La caída del tráfico en el último año coincide con las negociaciones del Consell para vender el aeropuerto de Castellón para que opere en 2013

Los dos aeropuertos de la Comunidad Valenciana han perdido en el último año más de 1,28 millones de pasajeros. Un dato que coincide con el periodo de negociación abierto por la Generalitat para la venta del aeropuerto de Castellón, con el objetivo, inaugurado en marzo de 2011, comience a operar durante el presente ejercicio. Sin embargo, la coyuntura económica choca con estos planes, toda vez que el tráfico aéreo se ha resentido especialmente tanto en El Altet como en Manises.


De acuerdo con las estadísticas correspondientes al cierre del pasado año ofrecidas por Aena, el recinto alicanto perdió 1,058 millones de pasajeros durante 2012, que dejaron la cifra total en poco más de 8,55 millones de personas.

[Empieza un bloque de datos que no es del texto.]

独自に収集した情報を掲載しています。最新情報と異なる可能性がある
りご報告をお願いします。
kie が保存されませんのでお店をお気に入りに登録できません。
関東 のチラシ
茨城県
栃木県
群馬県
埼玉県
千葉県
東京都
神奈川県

El retroceso, cifrado en el 10,7 por ciento, es uno de los más pronunciados de toda España y la caída duplica la caída registrada a nivel nacional. El conflicto abierto con Ryanair por el uso de las plataformas de embarque, que propició la cancelación de varias rutas de la aerolínea irlandesa, unido al descenso del turismo británico experimentado durante el pasado año, han lastrado la evolución de la infraestructura alicantina que, en todo caso, se mantiene como el sexto aeropuerto español por tráfico de pasajeros.


La evolución de Manises tampoco ha resultado positiva. La caída de la demanda nacional y la competencia del AVE en los trayectos a Madrid y Sevilla han resultado determinantes para que el recinto perdiera en apenas doce meses el 4,6 por ciento de su tráfico de pasajeros, equivalente a 227.491 personas menos, que dejan la cifra total en 4,75 millones -el décimo aeródromo español-. La caída del número de pasajeros ha ido paralela a la descenso del número de operaciones.

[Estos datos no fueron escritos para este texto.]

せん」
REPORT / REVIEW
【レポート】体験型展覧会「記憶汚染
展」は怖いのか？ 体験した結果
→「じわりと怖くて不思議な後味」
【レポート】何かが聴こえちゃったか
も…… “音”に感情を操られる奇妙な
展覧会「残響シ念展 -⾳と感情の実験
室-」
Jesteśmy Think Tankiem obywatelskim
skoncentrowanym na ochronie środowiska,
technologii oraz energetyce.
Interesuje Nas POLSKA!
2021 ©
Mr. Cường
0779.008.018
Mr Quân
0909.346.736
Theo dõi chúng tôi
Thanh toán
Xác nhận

En El Altet se registraron a lo largo del pasado año 13.108 vuelos menos, lo que supone un retroceso del 17,3%, el más pronunciado entre los grandes aeropuertos españoles. La instalación alicantina cerró el ejercicio 2012 con un total de 62.468 operaciones. Mientras, en Manises el número de vuelos se redujo un 15% -también entre las principales caídas en toda España.

La infraestructura valenciana perdió 10.573 vuelos, que dejan la cifra final de operaciones en 59.824.

En este caso, el aeropuerto valenciano escala hasta el séptimo puesto en el ránking español, mientras se mantiene como el décimo en cuanto a número de operaciones.


En este contexto, la sociedad pública propietaria del aeropuerto de Castellón se encuentra con el escollo de no encontrar compañías dispuestas operar en el recinto, que va camino de llevar dos años inaugurado sin haber albergado todavía ni un solo vuelo.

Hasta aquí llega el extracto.